Estimate cost for a 1,000-word article

Input:        1,000 English words (~1,330 tokens)
Expected output: 500 tokens
Model:        GPT-4o ($2.50 input / $10.00 output per 1M tokens)

Input cost:   1,330 / 1,000,000 * $2.50 = $0.00333
Output cost:  500   / 1,000,000 * $10.00 = $0.00500
Total:        ~$0.0083 per request

Rule of thumb: ~75 words = ~100 tokens (English)

Paragraph (75 words):
"The quick brown fox jumps over the lazy dog. Pack my box with five
dozen liquor jugs. How vexingly quick daft zebras jump! The five
boxing wizards jump quickly. Sphinx of black quartz, judge my vow."

GPT-4 tokens: ~100
Claude tokens: ~95

Chunk size before embedding into a vector DB

Target chunk: 512 tokens (text-embedding-3-small limit: 8191)
English text:  ~384 words per chunk
Chinese text:  ~768 characters per chunk (GPT tokenizer)

Overlap:       50 tokens between chunks (preserves context)

FAQ

Which tokenizer does the counter use?

Typically OpenAI's tiktoken (cl100k_base for GPT-4, GPT-3.5; o200k_base for GPT-4o), and sometimes anthropic's Claude tokenizer or Hugging Face tokenizers for open models. Different models split text differently, so the count varies between models.

Why is the count not the same as word count?

Tokens are sub-word units. 'Hello world' is 2 tokens; 'antidisestablishmentarianism' is 5-6 tokens. English averages ~0.75 words per token (so 1000 tokens ≈ 750 words). Other languages are denser - Chinese characters are often 1-2 tokens each, despite being one character.

Is my prompt uploaded?

No.

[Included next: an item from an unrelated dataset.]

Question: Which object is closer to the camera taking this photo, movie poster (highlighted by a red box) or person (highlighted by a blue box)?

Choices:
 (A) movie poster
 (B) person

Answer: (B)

The tokenizer runs in your browser - tiktoken has a JavaScript port that does the encoding locally. Your prompt does not cross the network.

How accurate is the cost estimate?

Token count is exact. The cost figure depends on the price-per-1K-tokens for the chosen model, which the page reads from a published price list. Provider price changes are reflected when the page is updated; verify against the latest pricing for budget-critical decisions.

Why do my counts differ slightly between this and OpenAI's playground?

Different tiktoken versions can have minor differences. Special tokens (chat messages have role/system framing tokens) add a few tokens per message that an unstructured counter may not include. For exact API-call billing, count what your code actually sends.

How does it handle code, JSON, and structured data?

Tokenizers split punctuation, brackets, and whitespace into many small tokens. JSON is dense - a small JSON object can use 50+ tokens. Code uses more tokens than equivalent prose. Plan for this when sending JSON or code to a model with a tight context limit.

Can I count tokens for a model not listed?

Only if its tokenizer is available in-browser. Common ones (GPT, Claude, Llama) have JS implementations. For obscure or proprietary models, use the model provider's official counter or estimate (4 chars ≈ 1 token for English).